## What you need to do
The expected answer is the set of lines in the data below between the line holding "Deze vind je misschien ook leuk" and the line holding "ИСРАИЛОВА Ваху Супьяновича, Чеченская", inclusive, written out exactly.

## Source material
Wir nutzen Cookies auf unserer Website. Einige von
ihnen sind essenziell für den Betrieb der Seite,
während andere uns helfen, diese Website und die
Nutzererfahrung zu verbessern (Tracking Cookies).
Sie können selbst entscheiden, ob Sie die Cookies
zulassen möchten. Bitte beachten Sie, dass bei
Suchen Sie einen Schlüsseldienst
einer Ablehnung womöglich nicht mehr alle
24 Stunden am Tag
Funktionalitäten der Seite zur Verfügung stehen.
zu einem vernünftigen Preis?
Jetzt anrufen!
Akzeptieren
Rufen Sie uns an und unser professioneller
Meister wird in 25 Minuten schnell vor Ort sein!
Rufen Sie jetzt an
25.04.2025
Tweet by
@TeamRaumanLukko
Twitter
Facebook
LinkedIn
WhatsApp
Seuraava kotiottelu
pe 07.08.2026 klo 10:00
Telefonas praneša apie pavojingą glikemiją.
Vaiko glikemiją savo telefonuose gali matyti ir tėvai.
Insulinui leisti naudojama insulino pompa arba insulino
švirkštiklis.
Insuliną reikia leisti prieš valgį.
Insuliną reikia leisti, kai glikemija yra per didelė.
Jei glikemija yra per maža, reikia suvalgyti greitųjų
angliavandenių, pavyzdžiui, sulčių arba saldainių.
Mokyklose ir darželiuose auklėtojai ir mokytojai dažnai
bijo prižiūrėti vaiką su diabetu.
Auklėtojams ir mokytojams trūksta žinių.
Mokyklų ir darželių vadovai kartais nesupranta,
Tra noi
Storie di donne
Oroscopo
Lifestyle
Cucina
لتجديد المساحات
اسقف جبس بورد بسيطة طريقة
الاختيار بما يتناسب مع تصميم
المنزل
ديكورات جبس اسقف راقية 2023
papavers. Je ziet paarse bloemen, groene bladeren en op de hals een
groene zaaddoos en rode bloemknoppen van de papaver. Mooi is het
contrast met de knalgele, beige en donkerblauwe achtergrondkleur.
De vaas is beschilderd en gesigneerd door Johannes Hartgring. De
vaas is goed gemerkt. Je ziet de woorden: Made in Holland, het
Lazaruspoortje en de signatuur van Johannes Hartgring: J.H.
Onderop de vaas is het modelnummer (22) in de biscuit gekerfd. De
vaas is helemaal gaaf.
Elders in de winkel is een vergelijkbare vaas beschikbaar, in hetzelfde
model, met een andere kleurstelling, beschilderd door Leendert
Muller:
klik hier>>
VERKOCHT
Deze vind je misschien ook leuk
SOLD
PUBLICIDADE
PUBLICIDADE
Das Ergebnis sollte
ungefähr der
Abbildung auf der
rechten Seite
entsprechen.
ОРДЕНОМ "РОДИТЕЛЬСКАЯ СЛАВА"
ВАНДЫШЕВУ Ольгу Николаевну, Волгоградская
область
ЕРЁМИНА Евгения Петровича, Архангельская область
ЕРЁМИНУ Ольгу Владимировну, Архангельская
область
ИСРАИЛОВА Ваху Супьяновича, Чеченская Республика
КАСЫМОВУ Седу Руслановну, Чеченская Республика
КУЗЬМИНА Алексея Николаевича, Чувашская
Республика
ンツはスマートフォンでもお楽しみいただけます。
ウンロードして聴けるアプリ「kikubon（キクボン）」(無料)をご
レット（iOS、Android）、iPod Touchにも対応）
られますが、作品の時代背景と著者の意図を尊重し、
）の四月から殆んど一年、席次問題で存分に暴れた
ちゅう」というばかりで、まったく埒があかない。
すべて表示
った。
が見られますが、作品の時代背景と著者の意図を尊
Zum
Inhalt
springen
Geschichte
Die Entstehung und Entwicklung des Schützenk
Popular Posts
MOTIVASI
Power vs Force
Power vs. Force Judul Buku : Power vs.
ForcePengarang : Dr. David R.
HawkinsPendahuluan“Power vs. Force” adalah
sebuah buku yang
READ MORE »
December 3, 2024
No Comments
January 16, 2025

--

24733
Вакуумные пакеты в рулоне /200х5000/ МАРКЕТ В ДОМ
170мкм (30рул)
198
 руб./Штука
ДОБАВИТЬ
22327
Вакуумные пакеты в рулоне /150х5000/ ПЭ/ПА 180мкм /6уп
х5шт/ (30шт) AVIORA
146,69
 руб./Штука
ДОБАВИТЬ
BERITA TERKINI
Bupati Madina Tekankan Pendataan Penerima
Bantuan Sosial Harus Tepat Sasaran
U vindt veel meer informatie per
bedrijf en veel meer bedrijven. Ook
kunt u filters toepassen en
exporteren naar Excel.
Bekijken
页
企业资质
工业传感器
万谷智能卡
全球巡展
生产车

## Task result
Deze vind je misschien ook leuk
SOLD
PUBLICIDADE
PUBLICIDADE
Das Ergebnis sollte
ungefähr der
Abbildung auf der
rechten Seite
entsprechen.
ОРДЕНОМ "РОДИТЕЛЬСКАЯ СЛАВА"
ВАНДЫШЕВУ Ольгу Николаевну, Волгоградская
область
ЕРЁМИНА Евгения Петровича, Архангельская область
ЕРЁМИНУ Ольгу Владимировну, Архангельская
область
ИСРАИЛОВА Ваху Супьяновича, Чеченская Республика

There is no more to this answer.